_What is expected_:
Copy out nothing but the line containing "0867.224.396" and the lines that follow it to the end of the entries, exactly as they stand.

___ Available data ___

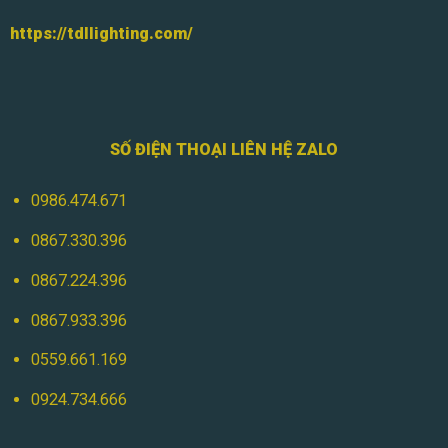
https://tdllighting.com/
SỐ ĐIỆN THOẠI LIÊN HỆ ZALO
0986.474.671
0867.330.396
0867.224.396
0867.933.396
0559.661.169
0924.734.666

___

_Result_:
0867.224.396
0867.933.396
0559.661.169
0924.734.666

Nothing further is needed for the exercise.